ACTIVITY: In your copy, each record should read exactly as it does below, and no pictures should be present.

Items listed in a dataset:
* * * * *
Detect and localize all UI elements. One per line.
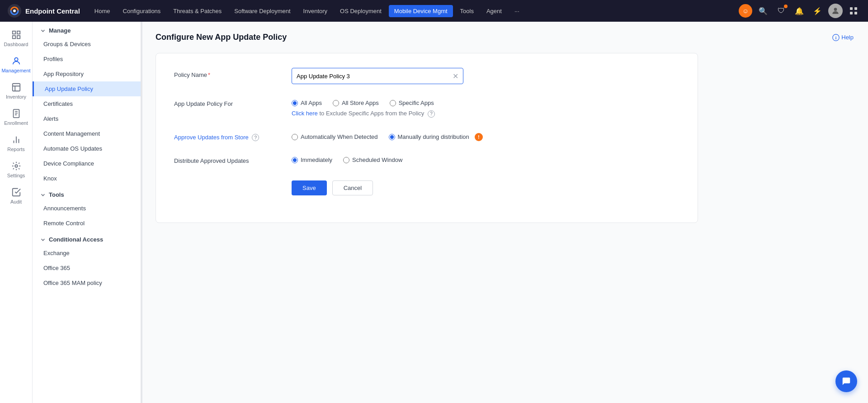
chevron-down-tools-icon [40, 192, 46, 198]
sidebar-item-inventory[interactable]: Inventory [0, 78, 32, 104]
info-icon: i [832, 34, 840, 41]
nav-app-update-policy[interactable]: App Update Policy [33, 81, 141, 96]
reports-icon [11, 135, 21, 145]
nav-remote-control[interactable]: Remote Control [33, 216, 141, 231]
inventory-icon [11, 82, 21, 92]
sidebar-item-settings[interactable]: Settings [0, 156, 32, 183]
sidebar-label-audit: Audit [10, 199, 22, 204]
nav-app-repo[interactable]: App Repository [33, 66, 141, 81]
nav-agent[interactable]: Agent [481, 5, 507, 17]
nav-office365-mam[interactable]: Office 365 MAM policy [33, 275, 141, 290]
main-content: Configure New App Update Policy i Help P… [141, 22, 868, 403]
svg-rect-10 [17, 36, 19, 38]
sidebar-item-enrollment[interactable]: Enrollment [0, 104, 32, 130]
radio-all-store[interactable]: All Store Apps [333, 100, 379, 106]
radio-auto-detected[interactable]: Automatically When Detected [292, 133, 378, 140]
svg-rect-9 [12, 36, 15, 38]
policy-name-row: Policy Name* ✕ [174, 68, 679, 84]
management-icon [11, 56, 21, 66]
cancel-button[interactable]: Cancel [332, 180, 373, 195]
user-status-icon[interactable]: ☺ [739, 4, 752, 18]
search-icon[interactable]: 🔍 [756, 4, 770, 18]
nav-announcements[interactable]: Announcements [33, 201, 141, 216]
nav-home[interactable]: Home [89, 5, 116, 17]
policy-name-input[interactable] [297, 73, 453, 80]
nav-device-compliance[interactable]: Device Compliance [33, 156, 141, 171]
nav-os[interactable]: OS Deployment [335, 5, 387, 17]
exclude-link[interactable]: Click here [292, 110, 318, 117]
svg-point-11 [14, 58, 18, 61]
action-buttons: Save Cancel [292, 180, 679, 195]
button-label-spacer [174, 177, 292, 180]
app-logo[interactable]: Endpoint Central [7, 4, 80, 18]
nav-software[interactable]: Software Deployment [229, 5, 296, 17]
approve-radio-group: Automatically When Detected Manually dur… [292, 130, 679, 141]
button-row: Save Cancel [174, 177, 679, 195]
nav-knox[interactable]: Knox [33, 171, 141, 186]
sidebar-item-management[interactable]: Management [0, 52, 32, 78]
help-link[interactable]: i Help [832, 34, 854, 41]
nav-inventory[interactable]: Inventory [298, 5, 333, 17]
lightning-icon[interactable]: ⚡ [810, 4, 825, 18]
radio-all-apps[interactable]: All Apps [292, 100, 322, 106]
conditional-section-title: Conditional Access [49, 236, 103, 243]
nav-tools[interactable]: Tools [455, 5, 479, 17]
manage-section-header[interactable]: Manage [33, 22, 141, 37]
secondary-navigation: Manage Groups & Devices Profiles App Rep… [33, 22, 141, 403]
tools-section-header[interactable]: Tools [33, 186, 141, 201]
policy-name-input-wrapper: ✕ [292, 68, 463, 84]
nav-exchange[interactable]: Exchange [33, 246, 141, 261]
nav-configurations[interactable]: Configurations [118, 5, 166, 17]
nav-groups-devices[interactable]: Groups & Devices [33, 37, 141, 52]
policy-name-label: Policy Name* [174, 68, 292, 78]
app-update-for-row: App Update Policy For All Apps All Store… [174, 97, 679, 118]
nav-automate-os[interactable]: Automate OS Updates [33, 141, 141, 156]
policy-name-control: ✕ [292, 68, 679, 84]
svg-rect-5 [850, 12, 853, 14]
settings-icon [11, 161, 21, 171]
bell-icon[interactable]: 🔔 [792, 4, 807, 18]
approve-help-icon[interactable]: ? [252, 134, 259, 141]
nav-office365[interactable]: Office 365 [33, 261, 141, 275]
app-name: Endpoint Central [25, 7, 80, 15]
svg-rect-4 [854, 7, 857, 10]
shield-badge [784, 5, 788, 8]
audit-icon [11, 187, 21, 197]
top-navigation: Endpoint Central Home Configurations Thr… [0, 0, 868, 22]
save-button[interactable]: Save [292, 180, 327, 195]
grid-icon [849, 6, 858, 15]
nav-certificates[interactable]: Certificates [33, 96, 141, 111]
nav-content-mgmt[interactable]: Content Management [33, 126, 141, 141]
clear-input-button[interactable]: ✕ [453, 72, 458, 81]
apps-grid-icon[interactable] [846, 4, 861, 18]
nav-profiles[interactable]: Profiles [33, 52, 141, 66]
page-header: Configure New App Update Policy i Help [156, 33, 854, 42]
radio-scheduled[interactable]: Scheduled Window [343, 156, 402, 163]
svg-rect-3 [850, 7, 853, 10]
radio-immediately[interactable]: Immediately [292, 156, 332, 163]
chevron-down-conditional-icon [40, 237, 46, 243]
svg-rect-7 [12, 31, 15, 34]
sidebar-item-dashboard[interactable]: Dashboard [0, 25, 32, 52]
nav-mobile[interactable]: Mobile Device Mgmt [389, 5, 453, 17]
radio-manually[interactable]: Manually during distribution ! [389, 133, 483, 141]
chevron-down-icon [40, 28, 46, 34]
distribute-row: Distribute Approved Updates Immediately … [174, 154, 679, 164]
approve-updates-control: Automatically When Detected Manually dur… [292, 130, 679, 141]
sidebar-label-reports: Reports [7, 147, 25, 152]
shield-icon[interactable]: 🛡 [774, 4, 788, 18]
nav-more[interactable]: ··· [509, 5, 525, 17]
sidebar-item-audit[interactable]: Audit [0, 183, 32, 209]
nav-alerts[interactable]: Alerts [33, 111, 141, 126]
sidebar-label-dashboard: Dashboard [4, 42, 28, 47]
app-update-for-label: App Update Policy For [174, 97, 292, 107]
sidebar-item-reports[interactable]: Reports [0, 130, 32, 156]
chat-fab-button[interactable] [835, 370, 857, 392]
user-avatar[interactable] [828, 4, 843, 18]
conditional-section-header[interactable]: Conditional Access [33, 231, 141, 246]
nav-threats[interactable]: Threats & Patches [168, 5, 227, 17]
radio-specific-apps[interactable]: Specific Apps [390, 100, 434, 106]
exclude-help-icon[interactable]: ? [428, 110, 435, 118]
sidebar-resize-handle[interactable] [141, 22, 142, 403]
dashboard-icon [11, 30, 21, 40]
* * * * *
REPLY TO THE TASK:
Detect and localize all UI elements. One per line.
chevron-down-tools-icon [40, 192, 46, 198]
sidebar-item-inventory[interactable]: Inventory [0, 78, 32, 104]
info-icon: i [832, 34, 840, 41]
nav-app-update-policy[interactable]: App Update Policy [33, 81, 141, 96]
reports-icon [11, 135, 21, 145]
nav-remote-control[interactable]: Remote Control [33, 216, 141, 231]
inventory-icon [11, 82, 21, 92]
sidebar-item-settings[interactable]: Settings [0, 156, 32, 183]
sidebar-label-audit: Audit [10, 199, 22, 204]
nav-app-repo[interactable]: App Repository [33, 66, 141, 81]
nav-agent[interactable]: Agent [481, 5, 507, 17]
nav-office365-mam[interactable]: Office 365 MAM policy [33, 275, 141, 290]
main-content: Configure New App Update Policy i Help P… [141, 22, 868, 403]
svg-rect-10 [17, 36, 19, 38]
sidebar-item-enrollment[interactable]: Enrollment [0, 104, 32, 130]
radio-all-store[interactable]: All Store Apps [333, 100, 379, 106]
radio-auto-detected[interactable]: Automatically When Detected [292, 133, 378, 140]
svg-rect-9 [12, 36, 15, 38]
policy-name-row: Policy Name* ✕ [174, 68, 679, 84]
management-icon [11, 56, 21, 66]
cancel-button[interactable]: Cancel [332, 180, 373, 195]
user-status-icon[interactable]: ☺ [739, 4, 752, 18]
search-icon[interactable]: 🔍 [756, 4, 770, 18]
nav-announcements[interactable]: Announcements [33, 201, 141, 216]
nav-home[interactable]: Home [89, 5, 116, 17]
policy-name-input[interactable] [297, 73, 453, 80]
nav-device-compliance[interactable]: Device Compliance [33, 156, 141, 171]
nav-os[interactable]: OS Deployment [335, 5, 387, 17]
exclude-link[interactable]: Click here [292, 110, 318, 117]
svg-point-11 [14, 58, 18, 61]
action-buttons: Save Cancel [292, 180, 679, 195]
button-label-spacer [174, 177, 292, 180]
app-logo[interactable]: Endpoint Central [7, 4, 80, 18]
nav-software[interactable]: Software Deployment [229, 5, 296, 17]
approve-radio-group: Automatically When Detected Manually dur… [292, 130, 679, 141]
button-row: Save Cancel [174, 177, 679, 195]
nav-knox[interactable]: Knox [33, 171, 141, 186]
sidebar-item-management[interactable]: Management [0, 52, 32, 78]
help-link[interactable]: i Help [832, 34, 854, 41]
nav-inventory[interactable]: Inventory [298, 5, 333, 17]
lightning-icon[interactable]: ⚡ [810, 4, 825, 18]
radio-all-apps[interactable]: All Apps [292, 100, 322, 106]
conditional-section-title: Conditional Access [49, 236, 103, 243]
nav-tools[interactable]: Tools [455, 5, 479, 17]
manage-section-header[interactable]: Manage [33, 22, 141, 37]
secondary-navigation: Manage Groups & Devices Profiles App Rep… [33, 22, 141, 403]
tools-section-header[interactable]: Tools [33, 186, 141, 201]
policy-name-input-wrapper: ✕ [292, 68, 463, 84]
nav-exchange[interactable]: Exchange [33, 246, 141, 261]
nav-configurations[interactable]: Configurations [118, 5, 166, 17]
nav-groups-devices[interactable]: Groups & Devices [33, 37, 141, 52]
policy-name-label: Policy Name* [174, 68, 292, 78]
app-update-for-row: App Update Policy For All Apps All Store… [174, 97, 679, 118]
nav-automate-os[interactable]: Automate OS Updates [33, 141, 141, 156]
policy-name-control: ✕ [292, 68, 679, 84]
svg-rect-5 [850, 12, 853, 14]
settings-icon [11, 161, 21, 171]
bell-icon[interactable]: 🔔 [792, 4, 807, 18]
approve-help-icon[interactable]: ? [252, 134, 259, 141]
nav-office365[interactable]: Office 365 [33, 261, 141, 275]
app-name: Endpoint Central [25, 7, 80, 15]
svg-rect-4 [854, 7, 857, 10]
shield-badge [784, 5, 788, 8]
audit-icon [11, 187, 21, 197]
top-navigation: Endpoint Central Home Configurations Thr… [0, 0, 868, 22]
save-button[interactable]: Save [292, 180, 327, 195]
grid-icon [849, 6, 858, 15]
nav-certificates[interactable]: Certificates [33, 96, 141, 111]
nav-content-mgmt[interactable]: Content Management [33, 126, 141, 141]
clear-input-button[interactable]: ✕ [453, 72, 458, 81]
apps-grid-icon[interactable] [846, 4, 861, 18]
nav-profiles[interactable]: Profiles [33, 52, 141, 66]
page-header: Configure New App Update Policy i Help [156, 33, 854, 42]
radio-scheduled[interactable]: Scheduled Window [343, 156, 402, 163]
svg-rect-3 [850, 7, 853, 10]
radio-immediately[interactable]: Immediately [292, 156, 332, 163]
chevron-down-conditional-icon [40, 237, 46, 243]
svg-rect-7 [12, 31, 15, 34]
sidebar-item-dashboard[interactable]: Dashboard [0, 25, 32, 52]
nav-mobile[interactable]: Mobile Device Mgmt [389, 5, 453, 17]
radio-manually[interactable]: Manually during distribution ! [389, 133, 483, 141]
chevron-down-icon [40, 28, 46, 34]
distribute-row: Distribute Approved Updates Immediately … [174, 154, 679, 164]
approve-updates-control: Automatically When Detected Manually dur… [292, 130, 679, 141]
sidebar-label-reports: Reports [7, 147, 25, 152]
shield-icon[interactable]: 🛡 [774, 4, 788, 18]
nav-more[interactable]: ··· [509, 5, 525, 17]
sidebar-item-audit[interactable]: Audit [0, 183, 32, 209]
nav-alerts[interactable]: Alerts [33, 111, 141, 126]
sidebar-label-dashboard: Dashboard [4, 42, 28, 47]
app-update-for-label: App Update Policy For [174, 97, 292, 107]
sidebar-item-reports[interactable]: Reports [0, 130, 32, 156]
chat-fab-button[interactable] [835, 370, 857, 392]
user-avatar[interactable] [828, 4, 843, 18]
conditional-section-header[interactable]: Conditional Access [33, 231, 141, 246]
nav-threats[interactable]: Threats & Patches [168, 5, 227, 17]
radio-specific-apps[interactable]: Specific Apps [390, 100, 434, 106]
exclude-help-icon[interactable]: ? [428, 110, 435, 118]
sidebar-resize-handle[interactable] [141, 22, 142, 403]
dashboard-icon [11, 30, 21, 40]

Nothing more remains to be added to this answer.